Gresh v. Wanamaker

Supreme Court of Pennsylvania
Gresh v. Wanamaker, 237 Pa. 13 (Pa. 1912)
84 A. 1108; 1912 Pa. LEXIS 883
Brown, Elkin, Fell, Potter, Stewart

Gresh v. Wanamaker

Opinion of the Court

Per Curiam,

This appeal is from an order entering judgment for the defendants, non obstante veredicto, in an action by the plaintiff to recover for injuries caused by the upsetting of her automobile, which at the time was driven by an employee of the defendants. The plaintiff’s automobile had been left by her because of a broken chain at Cain Station, some thirty-seven miles west of Philadelphia. On the morning of the accident, she telephoned John A. Bunn, a personal friend, who was the manager of the bureau of adjustment of accounts in the defendant’s store and requested him to send her a competent man to repair the automobile and to run it back to the city with her as a passenger. The request for a man to make repairs was complied with by the automobile department of the defendant’s store, the repairs were made and on the return to the city, the machine was upset and the plaintiff was injured. The ground of her action was that the defendants contracted to transport her in safety from Cain Station to Philadelphia, and that by reason of the negligence of their employee she was injured.

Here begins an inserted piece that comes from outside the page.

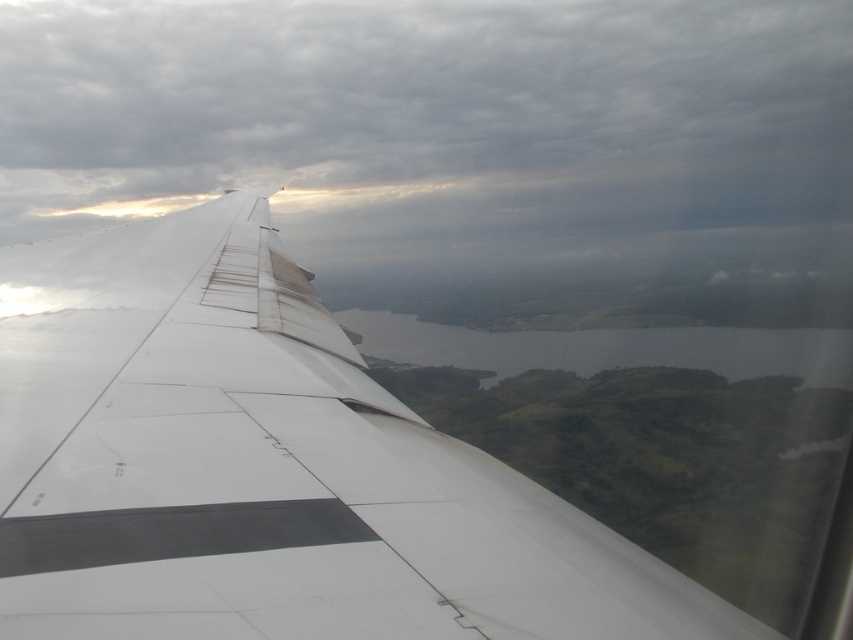 Question: Is cloudy gray sky at upper center in front of white matte wing at upper left?

Choices:
 (A) no
 (B) yes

The defendants maintained, in connection with their general business as retail merchants, ¿ department for selling and repairing automobiles and they sent men out to bring in automobiles to be repaired and to de*15liver them when repaired, but they did not undertake to carry persons as passengers. With this department Mr. Bunn had no connection whatever, and there was no ground for the implication of authority in him to do anything in connection therewith. Giving to the plaintiff’s testimony the greatest force that can be claimed for it, she did not show that either Mr. Bunn or the manager of the automobile department had authority, real or apparent to contract to bring her back to the city nor that the latter made or was requested to make such a contract.

The judgment is affirmed.

Reference

Status
Published
Syllabus
Negligence — Principal and agent — Authority of agent — Contractual duty — Burden of proof — Automobiles. In an action against tbe proprietors of a general store to recover for personal injuries caused by the upsetting of - an automobile which was driven by an employee of the defendants, binding instructions for the defendant are proper, where it appears that the defendants maintained in connection with their general retail business a department for selling and repairing automobiles and sent men out to bring in automobiles to be repaired and to deliver them when repaired, but did not undertake to carry persons as passengers; and that in response to a request of the plaintiff made to a personal friend employed in another department of the defendant’s store that he send her a competent man to repair her automobile, which was broken down, and to run it back to the city with her as passenger, the defendant’s automobile department sent a man who made the repairs and was running the car back when the accident occurred; but there is no testimony that the person with whom plaintiff dealt directly had any authority, in connection with the automobile department, or that the manager of that department had authority, real or apparent, to contract to bring her back, or that the latter made or was requested to make any such contract.